To było do przewidzenia. Oddany do użytku trzy lata temu budynek nowej siedziby straży pożarnej staje się powoli utrapieniem strażaków. Wszystko przez to, że ogromny obiekt generuje bardzo wysokie koszty utrzymania. Najwięcej pochłania jego ogrzewanie. Ostatnia podwyżka naliczona przez dyrekcję szpitala, z którego kotłowni pochodzi ciepło, spowodowała, że budżet komendy już w maju był w 60% wykorzystany.

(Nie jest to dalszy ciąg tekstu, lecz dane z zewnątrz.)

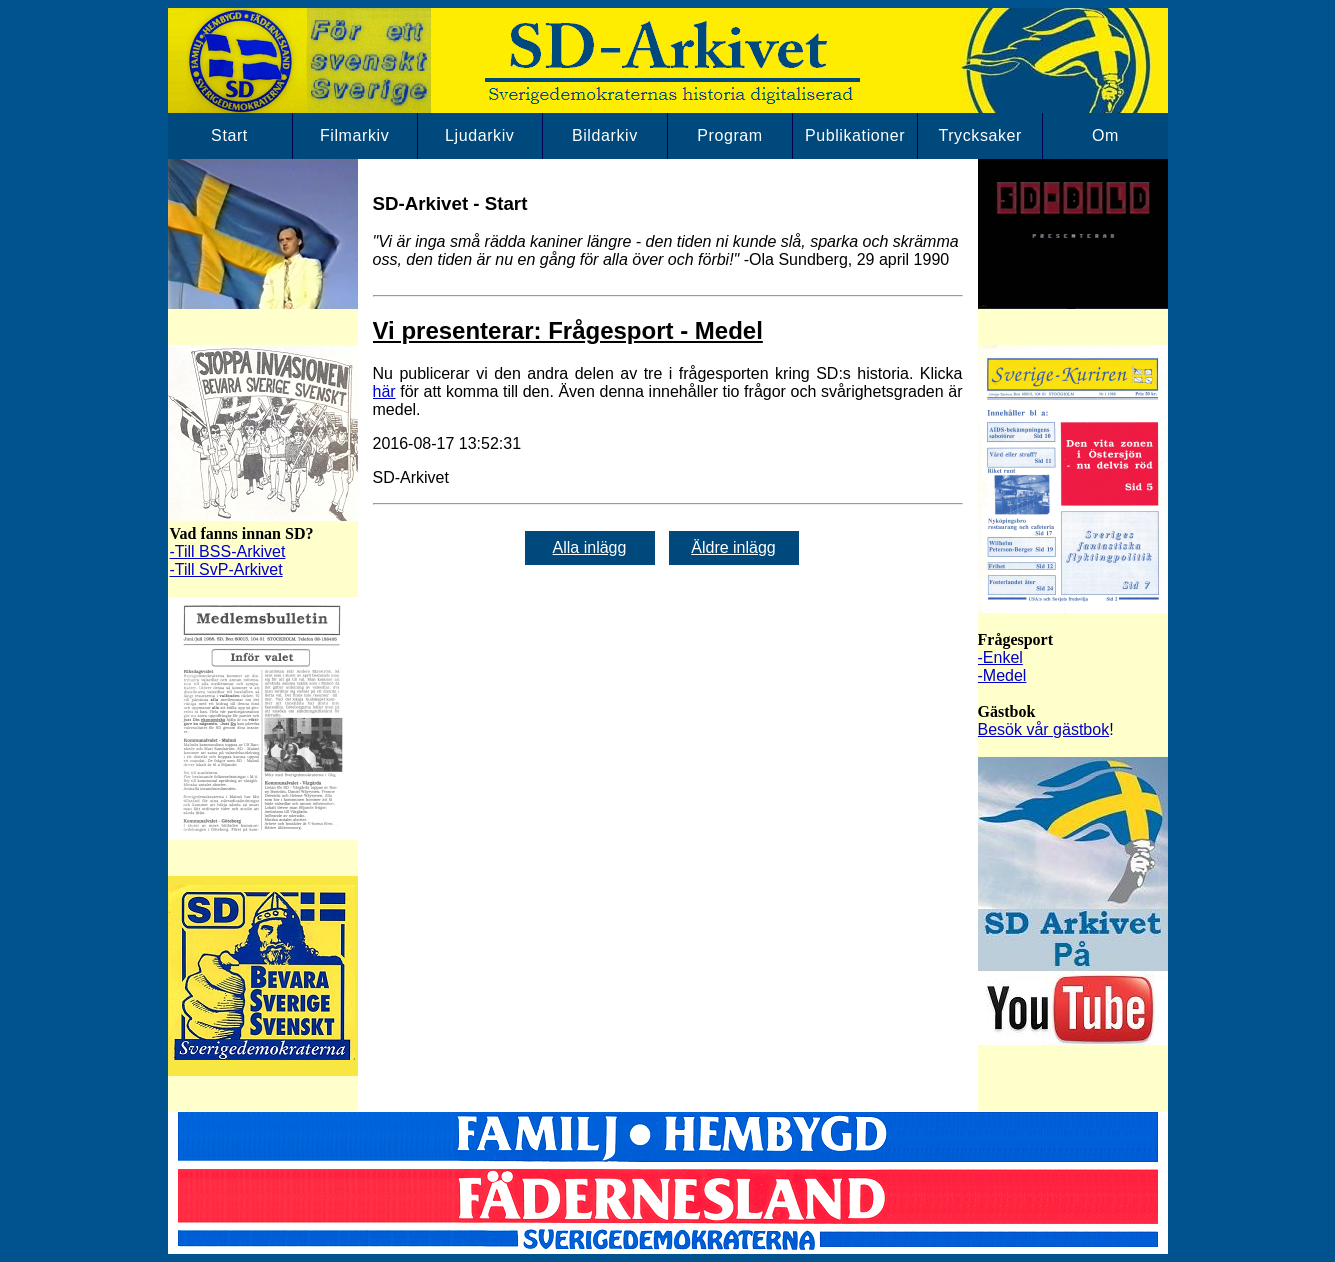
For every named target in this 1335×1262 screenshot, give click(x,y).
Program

Komendant Mariusz Gęsicki zapowiada, że jest to jeden z powodów przygotowywanego wniosku o rozwiązanie sekcji ratownictwa wodnego.
KŁOPOTLIWY PREZENT
Prezent w postaci nowej siedziby otrzymany kilka lat temu od władz powiatu okazuje się coraz bardziej kłopotliwy dla szczycieńskich strażaków. Co prawda od samego początku wyrażano obawy związane z kosztami utrzymania tak dużego obiektu, ale dopiero teraz sytuacja stała się krytyczna. Wszystko za sprawą podwyżki o prawie 100% opłat za ciepło zafundowanej straży przez p.o. dyrektora szczycieńskiego szpitala. To właśnie szpitalna kotłownia ogrzewa także położoną niedaleko strażnicę. Tylko za trzy pierwsze miesiące tego roku komenda zapłaciła już ok. 50 tys. złotych, a to jeszcze nie cała należna kwota.